Hay que decir que todas estas consideraciones, en su formulación expresa, nunca han estado a la altura de las masas, no podían estarlo por el hecho de que la capacidad de pensar y razonar también depende de cierto status cultural y cierta dosis de ocio. Pero cuando los clérigos instruidos así se lo hacían ver, las aceptaban de buen grado como “lógicas”.

Insistimos en ello. Siempre, también hoy día, muchos que se declaran creyentes dicen serlo sin que jamás se hayan detenido a pensar en si Dios existe o no; en si las características que lo adornan tienen fundamento o no. Así, lisa y llanamente, han pasado a su aceptación sin el mínimo filtro de pensamiento. Han primado otras consideraciones, como la aceptación de lo que todos aceptan, la tradición familiar, la enseñanza escolar, las prácticas continuadas… Nunca ha mediado un deseo expreso o el deseo de analizar concienzudamente la base de sus creencias y prácticas. O, por lo menos, la puesta en su lugar.

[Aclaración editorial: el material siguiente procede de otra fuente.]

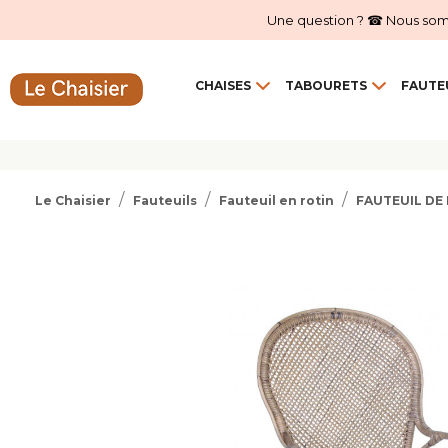
Une question ? ☎ Nous sommes
CHAISES
TABOURETS
FAUTE
Le Chaisier
Fauteuils
Fauteuil en rotin
FAUTEUIL DE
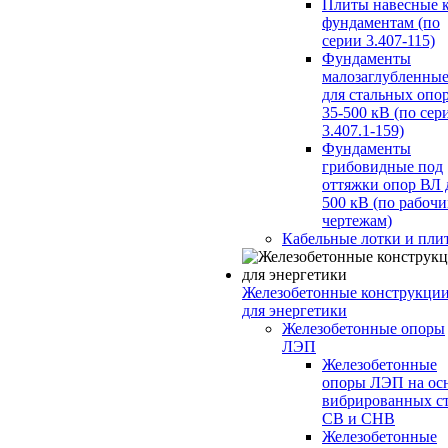
Плиты навесные 
фундаментам (по
серии 3.407-115)
Фундаменты
малозаглубленны
для стальных опо
35-500 кВ (по сер
3.407.1-159)
Фундаменты
грибовидные под
оттяжки опор ВЛ 
500 кВ (по рабоч
чертежам)
Кабельные лотки и пли
Железобетонные конструкци
для энергетики
Железобетонные опоры
ЛЭП
Железобетонные
опоры ЛЭП на ос
вибрированных с
СВ и СНВ
Железобетонные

Otros sí lo han hecho y, “gracias a Dios”, han concluido en el rechazo de todo ese submundo. Son los, para ellos, reputados ateos. Habrá que aceptar la palabra, como dice Onfray en el prólogo de su libro, porque no hay otra denominación para quienes han pasado de los cuentos infantiles al uso del sentido común y de la propia razón. ¿Se puede calificar de ateo, con todas las concomitancias que tal palabreja lleva consigo, a la persona normal que ha hecho uso de su razón y, a la vista de las conclusiones, ha obrado en consecuencia? La palabra sería lo de menos: importan más dichas concomitancias.

Pues llámesele así, pero ésa debiera ser la postura normal del hombre normal, la negación de una Sustancia incrustada en la naturaleza que ¡no existe! Porque frente a las razones en contra, nadie ha sido capaz de formular razones claras, evidentes y contrastadas de su existencia. Como hemos repetido por activa y por pasiva el que se inventa la existencia de seres monstruosos es el que debe aportar las pruebas. Generalmente argumentan y se escudan en ello en que miles de millones de personas no pueden estar equivocadas. Pues ellos mismos.